According to Lars Dyrud, CEO of OmniEarth, “There is a new and rapidly growing opportunity for physically verifiable information.” OmniEarth’s mission statement is clear:

The $84 Trillion global economy is dispersed over 60% of the Earth’s surface. OmniEarth's subscribers eliminate business uncertainty with access to a guaranteed, reliable, consistent, analytics-ready data and information flow.

Analytics is one of the key differentiators in OmniEarth’s offering. OmniEarth will focus on the value of information. The intent is to remove the human component from image analysis and deliver automated image recognition and change detection. While other organizations employ staffers to gather intelligence from imagery, Dyrud believes that the application of scientific methods and automation will be the key to OmniEarth’s success in the future.

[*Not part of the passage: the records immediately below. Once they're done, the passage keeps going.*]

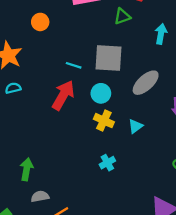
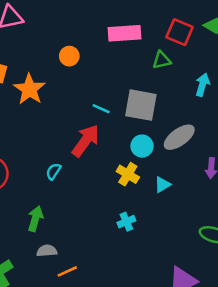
cyan semicircle: (13, 88) -> (53, 171), moved, turned -49
cyan circle: (101, 93) -> (142, 146), moved

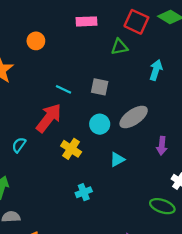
pink rectangle: (124, 33) -> (86, 21), size x0.7
gray square: (141, 105) -> (100, 87), size x0.6
yellow cross: (128, 174) -> (71, 149), moved

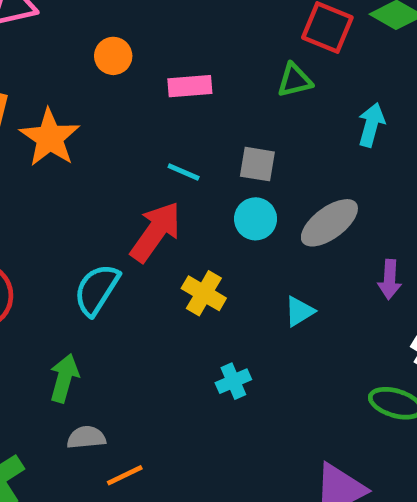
pink rectangle: (86, 21) -> (190, 86), moved
orange circle: (36, 41) -> (113, 56), moved
cyan circle: (100, 124) -> (256, 219), moved
cyan semicircle: (19, 145) -> (97, 290), size x1.6

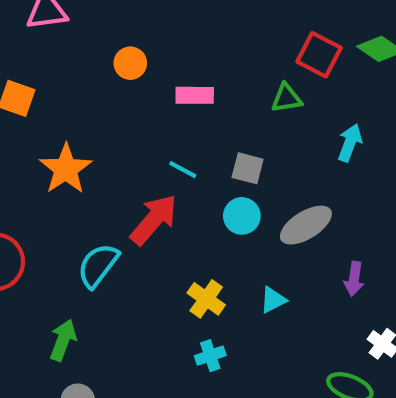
orange star: (50, 138) -> (66, 169), moved
yellow cross: (204, 293) -> (206, 299), moved

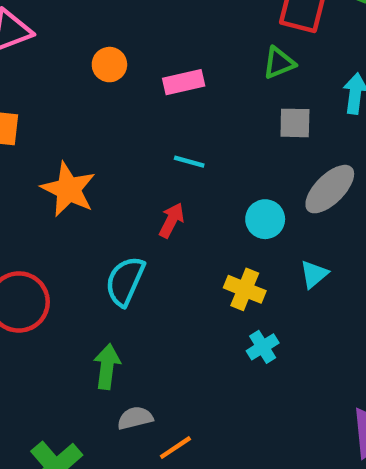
gray square: (248, 168) -> (295, 123), moved
cyan circle: (242, 216) -> (265, 219), moved
red arrow: (154, 220) -> (172, 220), size x0.6

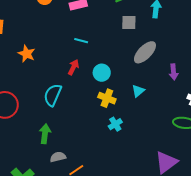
orange star: (68, 189) -> (27, 54), size x0.7
cyan circle: (265, 219) -> (102, 73), moved

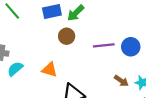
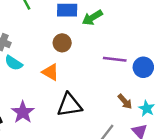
brown circle: (67, 36) -> (62, 43), moved
cyan semicircle: (15, 69) -> (14, 63), turned -119

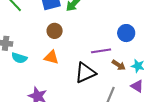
purple line: (115, 59) -> (101, 51), moved
black triangle: (69, 105) -> (85, 73), moved

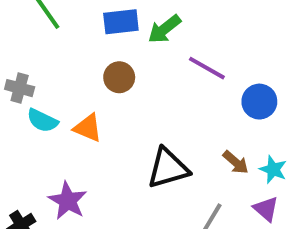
purple line: (101, 51) -> (207, 68), moved, turned 30
orange triangle: (51, 57) -> (88, 128), moved

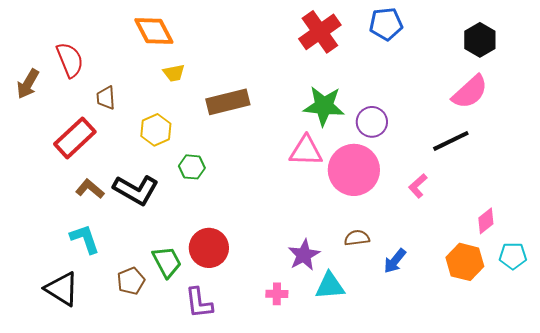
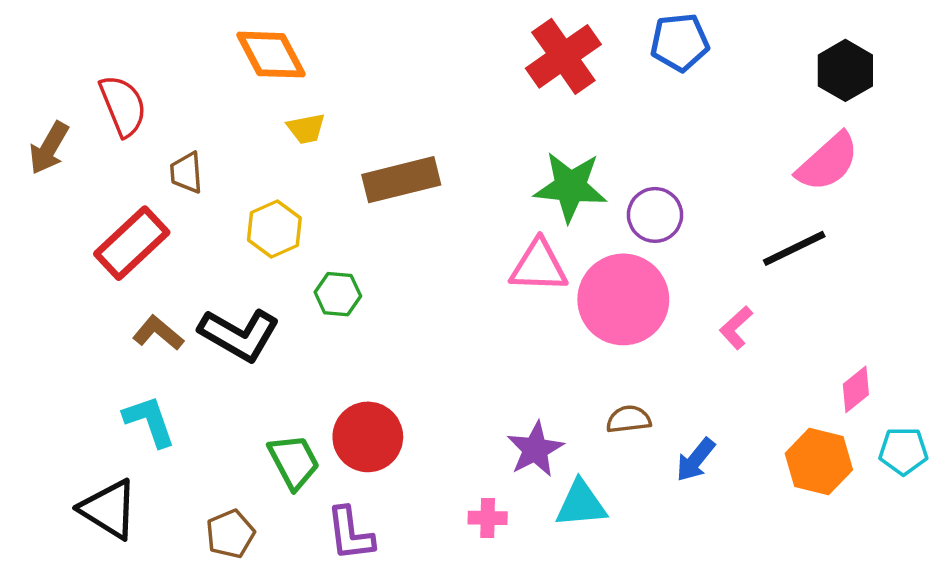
brown pentagon: (131, 281) -> (230, 534), moved

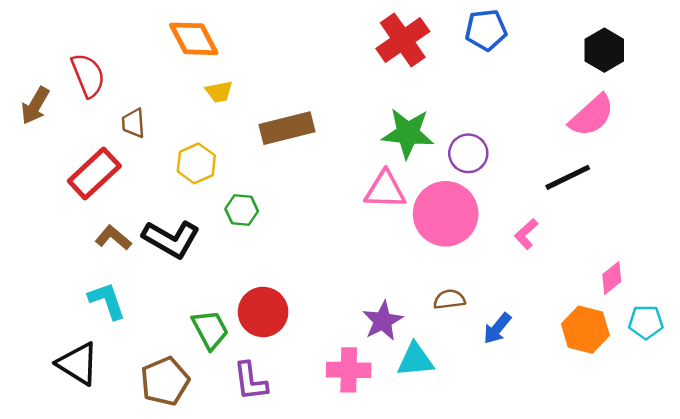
pink cross: (488, 518) -> (349, 370), size x1.6
brown pentagon: (230, 534) -> (165, 381), size x1.4

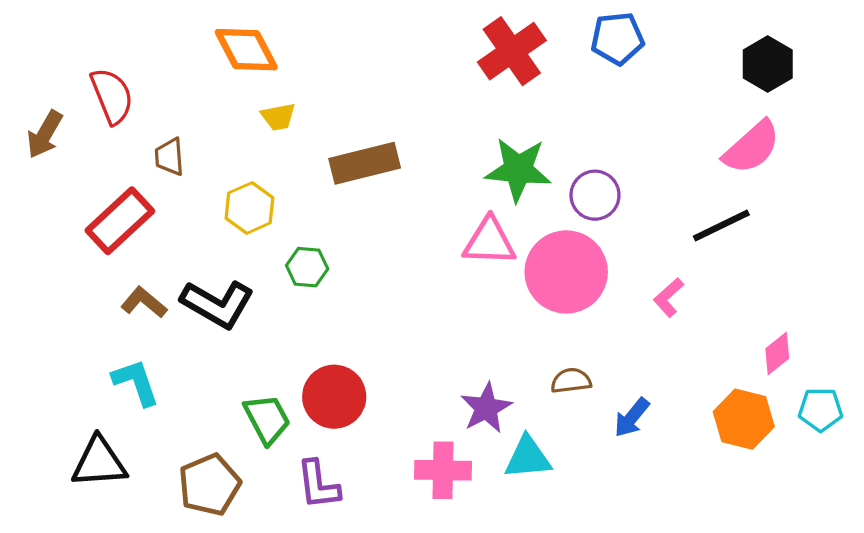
black triangle: (78, 364) -> (99, 462), turned -36

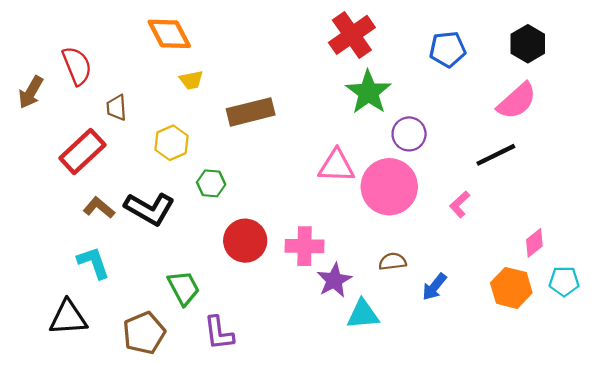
blue pentagon: (617, 38) -> (448, 49), moved
green star: (518, 170) -> (368, 92), moved, turned 30
red circle: (334, 397) -> (245, 241), moved
pink cross: (443, 470) -> (305, 246), moved

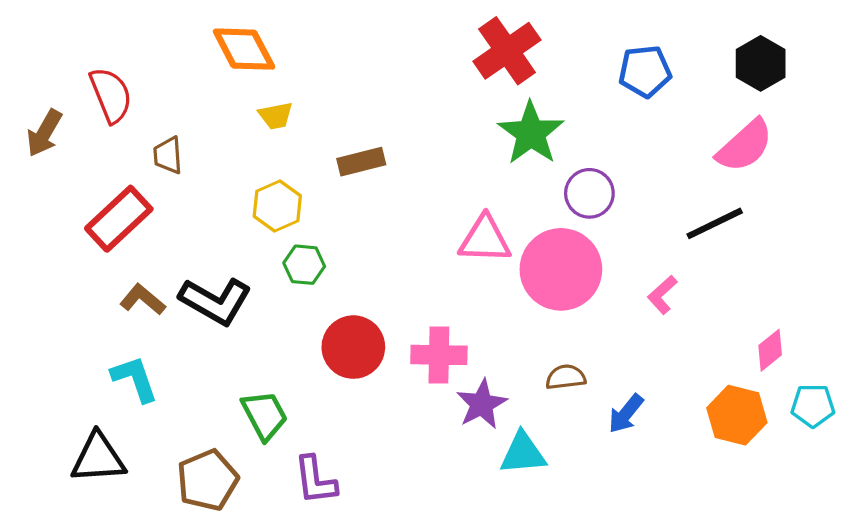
brown rectangle: (251, 112) -> (361, 162), size x0.7
yellow hexagon: (172, 143) -> (277, 206), moved

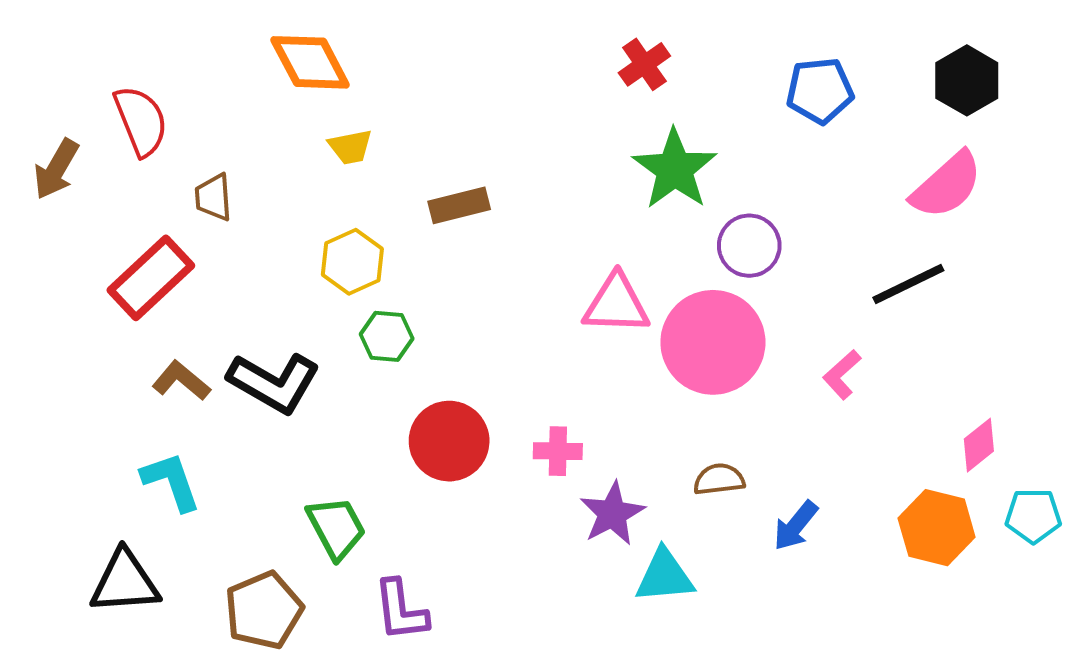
red cross: (507, 51) -> (644, 64), size x0.6
pink cross: (439, 355) -> (558, 451), size x0.7

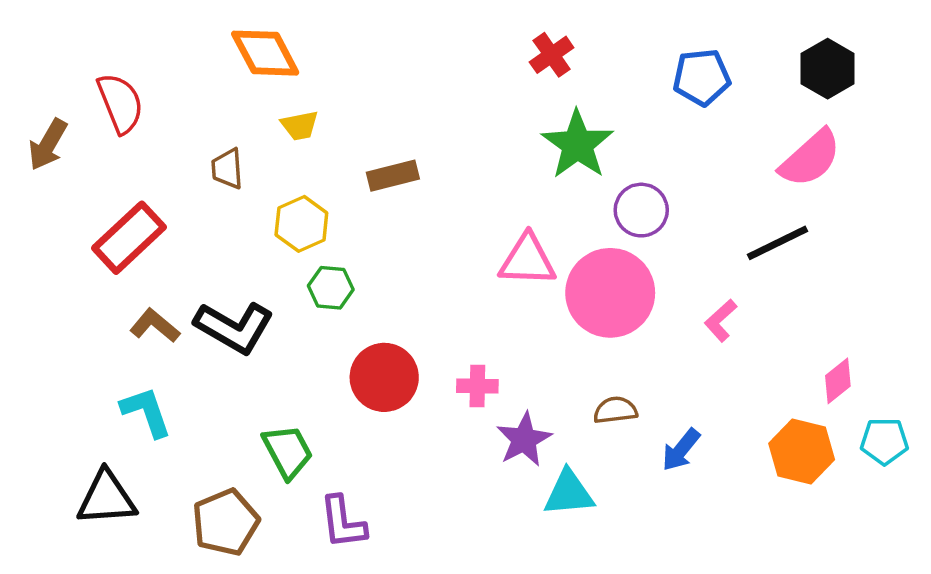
brown trapezoid: (213, 197) -> (227, 169), moved

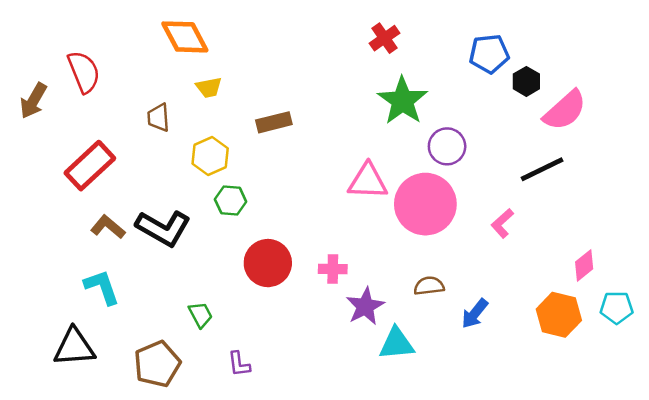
black hexagon: (828, 69) -> (526, 81), moved, size x0.7
green trapezoid: (288, 452) -> (200, 315), size x0.7
purple L-shape: (343, 522) -> (239, 364), size x0.7

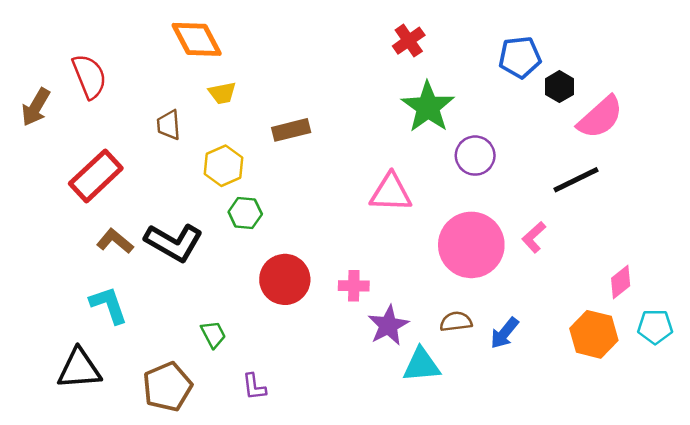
pink circle: (425, 204) -> (471, 245), moved
brown semicircle: (429, 286) -> (456, 322), moved

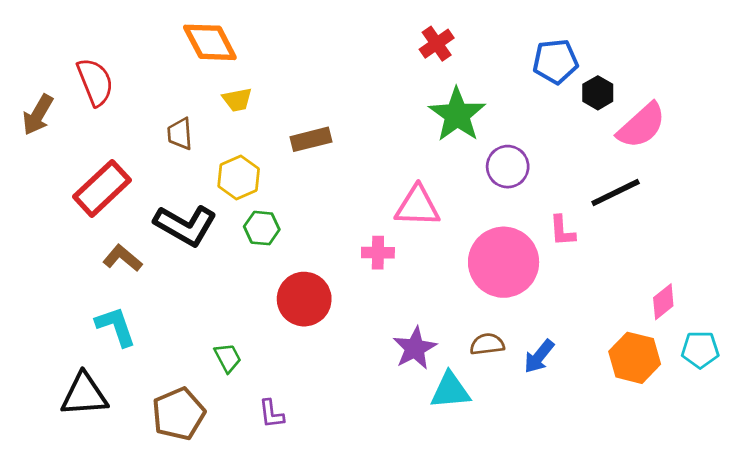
pink L-shape: (534, 237) -> (562, 231), moved, turned -52
black L-shape: (174, 242) -> (185, 225), moved
pink cross: (354, 286) -> (378, 253), moved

Dyrud sees the lower cost of building and deploying small satellites as the catalyst driving new innovation in commercial Earth observation, as well as the increased computational power available to handle what will be over 60 petabytes of data captured by OmniEarth each year. “Costs are dropping and capabilities are skyrocketing,” he said.

“We see satellite imagery as content only; our primary product development process is to create information products,” said Dyrud. He compares OmniEarth’s business model to that of the entertainment industry where one company creates the content (i.e. movies or TV) and another may deliver and package the results.

OmniEarth hopes to deliver products that empower executives at the highest level of either government or business to act on the information immediately. He believes that the decision makers don’t have to understand the technical details of either spectral integrity or spatial resolution. Using the example of companies that count cars in parking lots to provide competitive intelligence for retailers, Dyrud asked, “What if we can achieve the same result with lower resolution images?” He believes that with automated image processing and repeat coverage the intelligence provided to decision makers will be just as viable, and achieved at a lower cost.

Steve Cook, director of corporate development at Dynetics, echoed Dyrud, saying that the company's focus has to be on the analysis. "The goal of OmniEarth is to provide information," said Cook. With the volume of raw data the OmniEarth constellation will collect, the goal will be to offer information extracted from imagery that will appeal to industries from agriculture to insurance.

Dynetics is the manufacturer of the payload bus; Draper will provide the systems specifications; Harris will integrate payloads using its AppStar multi-mission payload platform.

How, you might ask, does a company decide to go into the Earth observation business? In the case of OmniEarth, it started with Fieldstone Partners, a private equity firm with expertise in satellite communications. Fieldstone had backed Aireon, LLC, to support Iridium Communications for the Iridium NEXT satellite constellation that would support the next generation of air traffic control systems. Fieldstone, after examining the Earth observation market, selected Dynetics as a partner because of its experience in developing and launching small satellites.

"This is going to be a 'big data opportunity' … we can sell the same information to different markets over and over,” said Cook.

OmniEarth hopes to have its first satellite in orbit by 2016, with the full constellation operational by 2018.